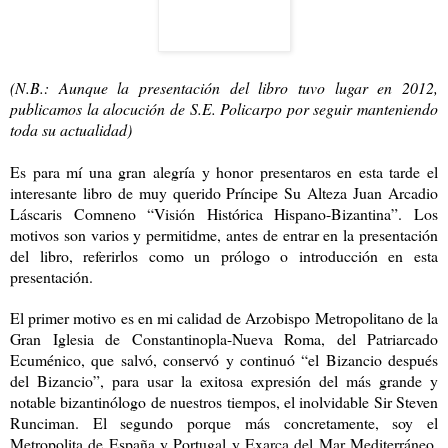
(N.B.: Aunque la presentación del libro tuvo lugar en 2012,
publicamos la alocución de S.E. Policarpo por seguir manteniendo
toda su actualidad)
Es para mí una gran alegría y honor presentaros en esta tarde el
interesante libro de muy querido Príncipe Su Alteza Juan Arcadio
Láscaris Comneno “Visión Histórica Hispano-Bizantina”. Los
motivos son varios y permitidme, antes de entrar en la presentación
del libro, referirlos como un prólogo o introducción en esta
presentación.
El primer motivo es en mi calidad de Arzobispo Metropolitano de la
Gran Iglesia de Constantinopla-Nueva Roma, del Patriarcado
Ecuménico, que salvó, conservó y continuó “el Bizancio después
del Bizancio”, para usar la exitosa expresión del más grande y
notable bizantinólogo de nuestros tiempos, el inolvidable Sir Steven
Runciman. El segundo porque más concretamente, soy el
Metropolita de España y Portugal y Exarca del Mar Mediterráneo.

....

- **How to complete this task**
Return each record exactly as given, excluding any image.

- **Solution to this exercise**
(N.B.: Aunque la presentación del libro tuvo lugar en 2012,
publicamos la alocución de S.E. Policarpo por seguir manteniendo
toda su actualidad)
Es para mí una gran alegría y honor presentaros en esta tarde el
interesante libro de muy querido Príncipe Su Alteza Juan Arcadio
Láscaris Comneno “Visión Histórica Hispano-Bizantina”. Los
motivos son varios y permitidme, antes de entrar en la presentación
del libro, referirlos como un prólogo o introducción en esta
presentación.
El primer motivo es en mi calidad de Arzobispo Metropolitano de la
Gran Iglesia de Constantinopla-Nueva Roma, del Patriarcado
Ecuménico, que salvó, conservó y continuó “el Bizancio después
del Bizancio”, para usar la exitosa expresión del más grande y
notable bizantinólogo de nuestros tiempos, el inolvidable Sir Steven
Runciman. El segundo porque más concretamente, soy el
Metropolita de España y Portugal y Exarca del Mar Mediterráneo.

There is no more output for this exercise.